次の図は、Gemini Enterprise Agent Platform を使用する一般的な生成 AI アーキテクチャの Google Cloud サービスを示しています。

Agent Platform を使用する生成 AI ワークロードのサンプル アーキテクチャ。

この図には次のものが含まれています。

  • Agent Platform を使用すると、AI ソリューション、検索、会話など、生成 AI を単一のプラットフォームで構築して使用できます。

  • Artifact Registry は、機械学習(ML)の開発とデプロイのプロセスを効率化し、コラボレーションを改善し、ML モデルのセキュリティと信頼性を確保します。

  • BigQuery を使用すると、データアクセスが簡素化され、スケーラブルな分析が可能になります。ML ワークフローで ML 機能を使用できます。

  • Cloud Audit Logs は、ユーザーが環境内で行ったアクションを追跡し、トラブルシューティング、監査、インシデント対応の機能を強化します。

  • Cloud Billing のダッシュボードとアラートを使用すると、Agent Platform ワークロードの使用状況と課金を確認できます。

  • Cloud Build を使用すると、 Google Cloudにサーバーレス CI/CD プラットフォームをビルド、テスト、デプロイできます。

  • Cloud Identity は、 Google Cloudの ID、アクセス、アプリケーション、管理を統合します。

  • Cloud Run functions は、タスクの自動化、予測の提供、トレーニング ジョブのトリガー、他のサービスとの統合、イベント ドリブン ML パイプラインの構築を行います。

  • Cloud Storage には、トレーニング データ、モデル アーティファクト、本番環境データが保存されます。

  • Dataflow を使用すると、さまざまなソースからデータを取り込み、必要に応じてデータを集計する複雑なパイプラインを構築できます。

  • Cloud DNS は、ドメインの登録、管理、提供を行います。

  • Identity and Access Management(IAM)は、生成ワークロード リソースに対して特定の操作(作成、編集、削除など)を実行できるユーザーを制御します。

  • 組織のポリシー サービスは、 Google Cloud環境全体でポリシーを一元的に管理し、適用します。組織のポリシーは、組織内のプロジェクトとリソース全体で一貫した構成とセキュリティ コンプライアンスの確保に役立ちます。

  • Pub/Sub を使用すると、機械学習ワークフロー内で効率的な通信と自動化を実現できます。

  • Resource Manager を使用すると、Agent Platform ワークロードの論理コンポーネントをグループ化して管理できます。

  • Secret Manager は、Agent Platform プロジェクトで使用されるセンシティブ データと認証情報の保護に役立ちます。

  • Sensitive Data Protection は、データセット内のセンシティブ データの検出を自動化します。

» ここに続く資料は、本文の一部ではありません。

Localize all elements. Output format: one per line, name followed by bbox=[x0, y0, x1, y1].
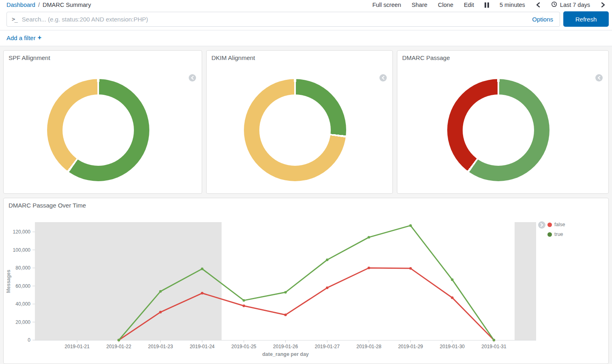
svg-text:2019-01-30: 2019-01-30 bbox=[440, 344, 465, 349]
legend-expand-button[interactable] bbox=[538, 221, 545, 229]
svg-text:0: 0 bbox=[28, 337, 30, 343]
chart-legend: false true bbox=[547, 222, 565, 241]
legend-collapse-button[interactable] bbox=[189, 74, 196, 81]
time-back-chevron-icon[interactable] bbox=[536, 2, 541, 8]
top-menu: Full screen Share Clone Edit 5 minutes L… bbox=[372, 1, 606, 9]
legend-label-false: false bbox=[554, 222, 565, 227]
dkim-donut-chart[interactable] bbox=[244, 79, 346, 181]
svg-text:2019-01-27: 2019-01-27 bbox=[315, 344, 340, 349]
panel-title-spf: SPF Allignment bbox=[4, 51, 202, 61]
svg-text:2019-01-26: 2019-01-26 bbox=[273, 344, 298, 349]
refresh-button[interactable]: Refresh bbox=[563, 11, 609, 27]
svg-text:2019-01-28: 2019-01-28 bbox=[356, 344, 381, 349]
legend-item-true[interactable]: true bbox=[547, 231, 565, 237]
dmarc-over-time-line-chart: 2019-01-212019-01-222019-01-232019-01-24… bbox=[4, 198, 609, 364]
legend-item-false[interactable]: false bbox=[547, 222, 565, 227]
search-input[interactable] bbox=[22, 16, 527, 23]
svg-text:20,000: 20,000 bbox=[15, 319, 30, 325]
breadcrumb-separator: / bbox=[38, 2, 40, 8]
legend-collapse-button[interactable] bbox=[595, 74, 603, 81]
donut-hole bbox=[259, 94, 331, 166]
legend-collapse-button[interactable] bbox=[379, 74, 387, 81]
donut-hole bbox=[463, 94, 534, 166]
plus-icon: + bbox=[38, 34, 41, 41]
panel-spf-allignment: SPF Allignment bbox=[3, 50, 202, 194]
legend-dot-true bbox=[547, 232, 552, 237]
svg-text:80,000: 80,000 bbox=[15, 265, 30, 271]
legend-label-true: true bbox=[554, 231, 563, 237]
svg-text:60,000: 60,000 bbox=[15, 283, 30, 289]
add-filter-label: Add a filter bbox=[6, 34, 36, 41]
refresh-interval-label[interactable]: 5 minutes bbox=[500, 2, 525, 8]
panel-dmarc-passage: DMARC Passage bbox=[397, 50, 609, 194]
panel-dkim-alignment: DKIM Alignment bbox=[206, 50, 393, 194]
spf-donut-chart[interactable] bbox=[47, 79, 149, 181]
clock-icon bbox=[551, 1, 557, 9]
svg-text:2019-01-22: 2019-01-22 bbox=[106, 344, 131, 349]
svg-text:2019-01-31: 2019-01-31 bbox=[481, 344, 506, 349]
options-link[interactable]: Options bbox=[527, 16, 553, 23]
breadcrumb: Dashboard / DMARC Summary bbox=[6, 2, 91, 8]
panel-title-dkim: DKIM Alignment bbox=[207, 51, 392, 61]
svg-text:2019-01-23: 2019-01-23 bbox=[148, 344, 173, 349]
panel-title-dmarc: DMARC Passage bbox=[397, 51, 608, 61]
terminal-prompt-icon: >_ bbox=[12, 16, 17, 22]
menu-item-edit[interactable]: Edit bbox=[464, 2, 474, 8]
svg-text:2019-01-24: 2019-01-24 bbox=[190, 344, 215, 349]
query-bar: >_ Options Refresh bbox=[0, 10, 612, 30]
panel-dmarc-over-time: DMARC Passage Over Time 2019-01-212019-0… bbox=[3, 198, 609, 364]
top-header: Dashboard / DMARC Summary Full screen Sh… bbox=[0, 0, 612, 10]
svg-text:2019-01-21: 2019-01-21 bbox=[65, 344, 90, 349]
legend-dot-false bbox=[547, 223, 552, 227]
svg-text:2019-01-25: 2019-01-25 bbox=[231, 344, 256, 349]
svg-text:120,000: 120,000 bbox=[13, 229, 31, 235]
dmarc-donut-chart[interactable] bbox=[447, 79, 550, 181]
filter-bar: Add a filter + bbox=[0, 30, 612, 46]
menu-item-clone[interactable]: Clone bbox=[438, 2, 453, 8]
svg-text:100,000: 100,000 bbox=[13, 247, 31, 253]
donut-hole bbox=[62, 94, 134, 166]
page-title: DMARC Summary bbox=[43, 2, 91, 8]
menu-item-full-screen[interactable]: Full screen bbox=[372, 2, 401, 8]
search-box[interactable]: >_ Options bbox=[6, 12, 560, 27]
svg-text:40,000: 40,000 bbox=[15, 301, 30, 307]
add-filter-link[interactable]: Add a filter + bbox=[6, 34, 41, 41]
svg-text:2019-01-29: 2019-01-29 bbox=[398, 344, 423, 349]
svg-text:date_range per day: date_range per day bbox=[262, 351, 309, 357]
svg-text:Messages: Messages bbox=[6, 270, 11, 293]
dashboard-grid: SPF Allignment DKIM Alignment DMARC Pass… bbox=[0, 46, 612, 364]
pause-icon[interactable] bbox=[485, 2, 489, 8]
breadcrumb-dashboard-link[interactable]: Dashboard bbox=[6, 2, 35, 8]
time-range-picker[interactable]: Last 7 days bbox=[551, 1, 590, 9]
time-range-label: Last 7 days bbox=[560, 2, 590, 8]
time-forward-chevron-icon[interactable] bbox=[601, 2, 606, 8]
menu-item-share[interactable]: Share bbox=[412, 2, 427, 8]
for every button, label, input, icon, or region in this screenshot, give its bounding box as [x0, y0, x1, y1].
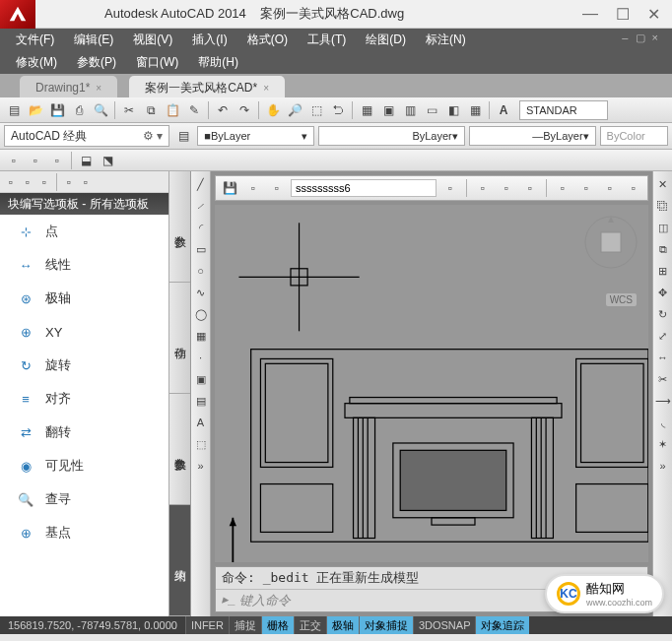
line-icon[interactable]: ╱ — [192, 175, 210, 193]
sidetab-参数集[interactable]: 参数集 — [169, 394, 190, 505]
pal-btn4[interactable]: ▫ — [62, 175, 76, 189]
markup-icon[interactable]: ◧ — [443, 100, 463, 120]
extend-icon[interactable]: ⟶ — [654, 392, 672, 410]
workspace-selector[interactable]: AutoCAD 经典⚙ ▾ — [4, 125, 169, 147]
be-save-icon[interactable]: 💾 — [220, 178, 239, 198]
menu-格式(O)[interactable]: 格式(O) — [237, 29, 298, 51]
text-style-icon[interactable]: A — [494, 100, 513, 120]
be-test-icon[interactable]: ▫ — [267, 178, 287, 198]
pal-btn3[interactable]: ▫ — [37, 175, 51, 189]
block-icon[interactable]: ▣ — [192, 370, 210, 388]
status-极轴[interactable]: 极轴 — [326, 616, 359, 634]
properties-icon[interactable]: ▦ — [357, 100, 376, 120]
palette-item-翻转[interactable]: ⇄翻转 — [0, 416, 168, 449]
zoom-window-icon[interactable]: ⬚ — [306, 100, 326, 120]
block-icon-2[interactable]: ▫ — [26, 151, 45, 170]
status-正交[interactable]: 正交 — [294, 616, 326, 634]
text-style-combo[interactable]: STANDAR — [519, 100, 608, 120]
status-捕捉[interactable]: 捕捉 — [229, 616, 261, 634]
maximize-button[interactable]: ☐ — [616, 5, 630, 24]
be-c-icon[interactable]: ▫ — [520, 178, 540, 198]
sidetab-参数[interactable]: 参数 — [169, 171, 190, 283]
be-d-icon[interactable]: ▫ — [553, 178, 572, 198]
palette-item-极轴[interactable]: ⊛极轴 — [0, 282, 168, 315]
rect-icon[interactable]: ▭ — [192, 240, 210, 258]
menu-标注(N)[interactable]: 标注(N) — [416, 29, 476, 51]
tab-close-icon[interactable]: × — [96, 83, 101, 94]
menu-绘图(D)[interactable]: 绘图(D) — [356, 29, 416, 51]
block-icon-5[interactable]: ⬔ — [98, 151, 117, 170]
be-g-icon[interactable]: ▫ — [624, 178, 643, 198]
doc-tab[interactable]: Drawing1*× — [20, 76, 117, 97]
status-栅格[interactable]: 栅格 — [261, 616, 294, 634]
trim-icon[interactable]: ✂ — [654, 370, 672, 388]
scale-icon[interactable]: ⤢ — [654, 327, 672, 345]
block-icon-1[interactable]: ▫ — [4, 151, 24, 170]
mirror-icon[interactable]: ◫ — [654, 219, 672, 236]
status-3DOSNAP[interactable]: 3DOSNAP — [413, 616, 476, 634]
menu-修改(M)[interactable]: 修改(M) — [6, 51, 67, 74]
hatch-icon[interactable]: ▦ — [192, 327, 210, 345]
menu-工具(T)[interactable]: 工具(T) — [298, 29, 356, 51]
linetype-combo[interactable]: ByLayer ▾ — [318, 126, 465, 146]
design-center-icon[interactable]: ▣ — [378, 100, 398, 120]
mtext-icon[interactable]: A — [192, 414, 210, 431]
block-icon-4[interactable]: ⬓ — [76, 151, 96, 170]
calc-icon[interactable]: ▦ — [465, 100, 485, 120]
palette-item-旋转[interactable]: ↻旋转 — [0, 349, 168, 382]
status-对象捕捉[interactable]: 对象捕捉 — [359, 616, 413, 634]
undo-icon[interactable]: ↶ — [213, 100, 233, 120]
palette-item-点[interactable]: ⊹点 — [0, 215, 168, 248]
layer-props-icon[interactable]: ▤ — [173, 126, 193, 146]
ellipse-icon[interactable]: ◯ — [192, 305, 210, 323]
more-icon[interactable]: » — [192, 457, 210, 475]
save-icon[interactable]: 💾 — [47, 100, 67, 120]
preview-icon[interactable]: 🔍 — [91, 100, 110, 120]
offset-icon[interactable]: ⧉ — [654, 240, 672, 258]
menu-帮助(H)[interactable]: 帮助(H) — [188, 51, 248, 74]
palette-item-基点[interactable]: ⊕基点 — [0, 516, 168, 549]
menu-视图(V)[interactable]: 视图(V) — [123, 29, 182, 51]
be-saveas-icon[interactable]: ▫ — [243, 178, 263, 198]
status-INFER[interactable]: INFER — [185, 616, 229, 634]
open-icon[interactable]: 📂 — [26, 100, 45, 120]
cut-icon[interactable]: ✂ — [119, 100, 139, 120]
menu-编辑(E)[interactable]: 编辑(E) — [64, 29, 123, 51]
sidetab-约束[interactable]: 约束 — [169, 505, 190, 616]
wcs-label[interactable]: WCS — [606, 293, 637, 306]
palette-item-可见性[interactable]: ◉可见性 — [0, 449, 168, 482]
explode-icon[interactable]: ✶ — [654, 435, 672, 453]
arc-icon[interactable]: ◜ — [192, 219, 210, 236]
pan-icon[interactable]: ✋ — [263, 100, 283, 120]
sheet-icon[interactable]: ▭ — [422, 100, 441, 120]
more2-icon[interactable]: » — [654, 457, 672, 475]
stretch-icon[interactable]: ↔ — [654, 349, 672, 366]
block-icon-3[interactable]: ▫ — [47, 151, 67, 170]
match-icon[interactable]: ✎ — [184, 100, 204, 120]
move-icon[interactable]: ✥ — [654, 284, 672, 301]
doc-tab[interactable]: 案例一美式风格CAD*× — [129, 76, 285, 97]
be-close-icon[interactable]: ▫ — [440, 178, 460, 198]
print-icon[interactable]: ⎙ — [69, 100, 89, 120]
minimize-button[interactable]: — — [582, 5, 598, 24]
mdi-controls[interactable]: – ▢ × — [616, 29, 666, 51]
pal-btn5[interactable]: ▫ — [79, 175, 93, 189]
new-icon[interactable]: ▤ — [4, 100, 24, 120]
palette-item-查寻[interactable]: 🔍查寻 — [0, 482, 168, 516]
zoom-prev-icon[interactable]: ⮌ — [328, 100, 348, 120]
palette-item-线性[interactable]: ↔线性 — [0, 248, 168, 282]
pline-icon[interactable]: ⟋ — [192, 197, 210, 215]
lineweight-combo[interactable]: — ByLayer ▾ — [469, 126, 596, 146]
block-name-input[interactable] — [291, 179, 437, 197]
copy-icon[interactable]: ⧉ — [141, 100, 161, 120]
spline-icon[interactable]: ∿ — [192, 284, 210, 301]
menu-窗口(W)[interactable]: 窗口(W) — [126, 51, 188, 74]
tab-close-icon[interactable]: × — [263, 83, 269, 94]
be-f-icon[interactable]: ▫ — [600, 178, 620, 198]
circle-icon[interactable]: ○ — [192, 262, 210, 280]
viewcube[interactable] — [581, 213, 640, 272]
pal-btn1[interactable]: ▫ — [4, 175, 18, 189]
gear-icon[interactable]: ⚙ ▾ — [143, 129, 163, 143]
point-icon[interactable]: · — [192, 349, 210, 366]
menu-参数(P)[interactable]: 参数(P) — [67, 51, 126, 74]
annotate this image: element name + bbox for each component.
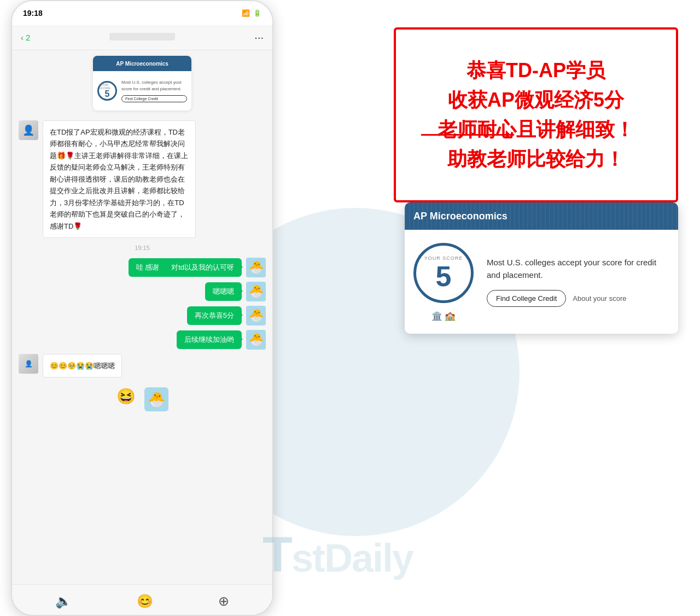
emoji-sender-avatar: 👤: [19, 354, 38, 374]
sent-bubble-2: 嗯嗯嗯: [205, 282, 242, 301]
status-time: 19:18: [23, 9, 43, 18]
ap-subject-label: AP Microeconomics: [413, 211, 508, 222]
bottom-bar: 🔈 😊 ⊕: [12, 584, 272, 616]
sent-row-4: 后续继续加油哟 🐣: [19, 330, 266, 350]
announcement-line1: 恭喜TD-AP学员: [466, 59, 605, 82]
big-score-number: 5: [436, 262, 452, 290]
sender-avatar: 👤: [19, 120, 38, 140]
sent-text-3: 再次恭喜5分: [195, 311, 234, 319]
nav-title-placeholder: [109, 33, 175, 40]
nav-bar: ‹ 2 ···: [12, 25, 272, 50]
sent-text-4: 后续继续加油哟: [184, 335, 234, 344]
score-thumb-desc: Most U.S. colleges accept your score for…: [121, 79, 187, 91]
sent-row-3: 再次恭喜5分 🐣: [19, 306, 266, 326]
back-button[interactable]: ‹ 2: [21, 33, 30, 42]
ap-score-card: AP Microeconomics YOUR SCORE 5 🏛️ 🏫 Most…: [405, 202, 678, 334]
battery-icon: 🔋: [253, 9, 261, 17]
building-icons: 🏛️ 🏫: [431, 311, 456, 321]
reaction-row: 😆 🐣: [19, 382, 266, 417]
score-thumb-find-btn[interactable]: Find College Credit: [121, 95, 187, 102]
emoji-text: 😊😊🥺😭😭嗯嗯嗯: [50, 362, 115, 370]
emoji-message-row: 👤 😊😊🥺😭😭嗯嗯嗯: [19, 354, 266, 377]
score-thumb-num: 5: [105, 90, 110, 98]
voice-icon[interactable]: 🔈: [55, 594, 72, 609]
chat-area: AP Microeconomics YOUR SCORE 5 Most U.S.…: [12, 50, 272, 584]
watermark-rest: stDaily: [291, 536, 413, 580]
emoji-reaction-1[interactable]: 😆: [116, 387, 136, 411]
score-thumb-subject: AP Microeconomics: [93, 56, 191, 71]
ap-score-body: YOUR SCORE 5 🏛️ 🏫 Most U.S. colleges acc…: [405, 230, 678, 334]
building-icon-1: 🏛️: [431, 311, 442, 321]
received-bubble: 在TD报了AP宏观和微观的经济课程，TD老师都很有耐心，小马甲杰尼经常帮我解决问…: [43, 120, 196, 238]
received-message-row: 👤 在TD报了AP宏观和微观的经济课程，TD老师都很有耐心，小马甲杰尼经常帮我解…: [19, 120, 266, 238]
your-score-label: YOUR SCORE: [424, 255, 463, 261]
score-description: Most U.S. colleges accept your score for…: [487, 257, 669, 281]
sent-row-2: 嗯嗯嗯 🐣: [19, 282, 266, 301]
sent-text-2: 嗯嗯嗯: [213, 287, 234, 295]
emoji-icon[interactable]: 😊: [137, 594, 153, 609]
score-thumb-circle: YOUR SCORE 5: [97, 81, 117, 101]
back-number: 2: [26, 33, 30, 42]
about-score-button[interactable]: About your score: [573, 294, 626, 303]
phone-mockup: 19:18 📶 🔋 ‹ 2 ··· AP Microeconomics YOUR…: [11, 0, 273, 616]
status-icons: 📶 🔋: [242, 9, 261, 17]
wifi-icon: 📶: [242, 9, 250, 17]
add-icon[interactable]: ⊕: [218, 594, 229, 609]
status-bar: 19:18 📶 🔋: [12, 1, 272, 25]
announcement-line4: 助教老师比较给力！: [447, 148, 625, 170]
received-text: 在TD报了AP宏观和微观的经济课程，TD老师都很有耐心，小马甲杰尼经常帮我解决问…: [50, 128, 188, 230]
announcement-box: 恭喜TD-AP学员 收获AP微观经济5分 老师耐心且讲解细致！ 助教老师比较给力…: [394, 27, 678, 202]
timestamp: 19:15: [19, 245, 266, 251]
score-thumb-body: YOUR SCORE 5 Most U.S. colleges accept y…: [93, 71, 191, 111]
score-thumb-card: AP Microeconomics YOUR SCORE 5 Most U.S.…: [93, 56, 191, 111]
emoji-bubble: 😊😊🥺😭😭嗯嗯嗯: [43, 354, 122, 377]
announcement-text: 恭喜TD-AP学员 收获AP微观经济5分 老师耐心且讲解细致！ 助教老师比较给力…: [438, 56, 634, 174]
sent-bubble-1: 哇 感谢 对td以及我的认可呀: [129, 258, 242, 277]
chevron-left-icon: ‹: [21, 33, 24, 42]
score-buttons: Find College Credit About your score: [487, 290, 669, 307]
sent-bubble-3: 再次恭喜5分: [187, 306, 242, 325]
ap-score-header: AP Microeconomics: [405, 202, 678, 230]
sent-text-1: 哇 感谢 对td以及我的认可呀: [136, 263, 234, 271]
find-college-credit-button[interactable]: Find College Credit: [487, 290, 566, 307]
sent-row-1: 哇 感谢 对td以及我的认可呀 🐣: [19, 258, 266, 277]
nav-title-area: [36, 33, 249, 43]
emoji-reaction-avatar: 🐣: [144, 387, 168, 411]
score-right: Most U.S. colleges accept your score for…: [487, 257, 669, 307]
announcement-line2: 收获AP微观经济5分: [448, 89, 624, 111]
arrow-indicator: [421, 134, 514, 136]
score-circle: YOUR SCORE 5: [413, 243, 474, 303]
building-icon-2: 🏫: [445, 311, 456, 321]
announcement-line3: 老师耐心且讲解细致！: [438, 118, 634, 141]
right-panel: 恭喜TD-AP学员 收获AP微观经济5分 老师耐心且讲解细致！ 助教老师比较给力…: [252, 27, 678, 334]
watermark-text: TstDaily: [262, 527, 413, 583]
sent-bubble-4: 后续继续加油哟: [177, 330, 242, 349]
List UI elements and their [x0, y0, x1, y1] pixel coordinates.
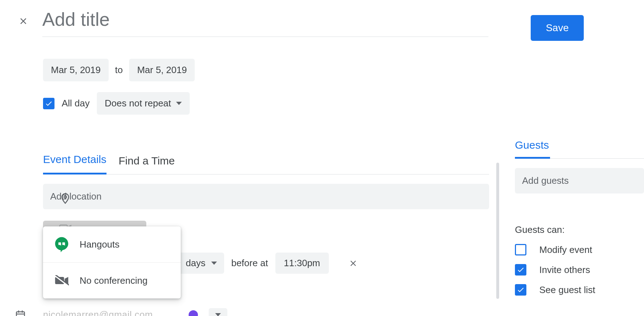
- tab-guests[interactable]: Guests: [515, 139, 644, 159]
- conferencing-option-none-label: No conferencing: [80, 275, 147, 286]
- see-guest-list-checkbox[interactable]: [515, 284, 526, 296]
- remove-notification-button[interactable]: [347, 257, 360, 270]
- chevron-down-icon: [215, 313, 221, 316]
- invite-others-label: Invite others: [539, 264, 590, 276]
- location-input[interactable]: [43, 184, 489, 209]
- end-date-chip[interactable]: Mar 5, 2019: [129, 59, 195, 81]
- save-button[interactable]: Save: [531, 15, 584, 41]
- calendar-color-chip[interactable]: [189, 310, 198, 316]
- calendar-icon: [15, 310, 26, 316]
- close-icon: [349, 259, 358, 268]
- close-icon: [18, 16, 28, 26]
- repeat-dropdown[interactable]: Does not repeat: [97, 92, 190, 115]
- svg-point-0: [64, 196, 67, 198]
- see-guest-list-label: See guest list: [539, 284, 595, 296]
- location-icon: [60, 192, 71, 205]
- notification-time-chip[interactable]: 11:30pm: [275, 253, 329, 274]
- notification-days-dropdown[interactable]: days: [179, 253, 224, 274]
- chevron-down-icon: [211, 262, 217, 265]
- guests-can-label: Guests can:: [515, 224, 644, 235]
- modify-event-label: Modify event: [539, 244, 592, 255]
- conferencing-menu: Hangouts No conferencing: [43, 226, 181, 298]
- check-icon: [517, 266, 525, 274]
- chevron-down-icon: [176, 102, 182, 105]
- check-icon: [45, 100, 53, 107]
- add-guests-input[interactable]: [515, 168, 644, 193]
- event-title-input[interactable]: [42, 6, 488, 37]
- calendar-color-dropdown[interactable]: [209, 308, 227, 316]
- all-day-label: All day: [62, 98, 90, 109]
- conferencing-option-hangouts[interactable]: Hangouts: [43, 226, 181, 262]
- title-underline: [42, 37, 488, 37]
- repeat-label: Does not repeat: [105, 98, 171, 109]
- date-to-label: to: [115, 64, 123, 76]
- all-day-checkbox[interactable]: [43, 98, 55, 109]
- modify-event-checkbox[interactable]: [515, 244, 526, 255]
- hangouts-icon: [54, 236, 70, 252]
- video-off-icon: [54, 273, 70, 288]
- check-icon: [517, 286, 525, 294]
- invite-others-checkbox[interactable]: [515, 264, 526, 276]
- conferencing-option-hangouts-label: Hangouts: [80, 239, 119, 250]
- tab-find-a-time[interactable]: Find a Time: [119, 155, 175, 174]
- calendar-email-label: nicolemarren@gmail.com: [43, 309, 153, 316]
- tab-event-details[interactable]: Event Details: [43, 153, 106, 174]
- notification-days-label: days: [186, 258, 205, 269]
- close-button[interactable]: [15, 13, 32, 29]
- scrollbar[interactable]: [496, 163, 499, 299]
- conferencing-option-none[interactable]: No conferencing: [43, 262, 181, 298]
- start-date-chip[interactable]: Mar 5, 2019: [43, 59, 109, 81]
- notification-before-at-label: before at: [231, 258, 268, 269]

Sensitive Data Protection は、データがモデルに到達する前にプロンプトをスキャンしてセンシティブ データを削除できます。Sensitive Data Protection は、モデルの出力をスキャンして、回答で機密性の高いトレーニング データが漏洩しないようにすることもできます。

  • Security Command Center を使用すると、クラウド組織、AI ワークロード、 Google Cloudに保存する AI データを保護できます。Security Command Center には次の機能があります。

    • セキュリティの一元管理
    • 脅威の検出とインシデント対応
    • セキュリティの自動評価
    • コンプライアンスと規制に関するレポート
    • セキュリティに関する推奨事項とベスト プラクティス
  • Virtual Private Cloud(VPC)は、安全な環境で AI リソースをインターネットから分離します。このネットワーク構成は、センシティブ データとモデルを不正アクセスや潜在的なサイバー攻撃から保護するのに役立ちます。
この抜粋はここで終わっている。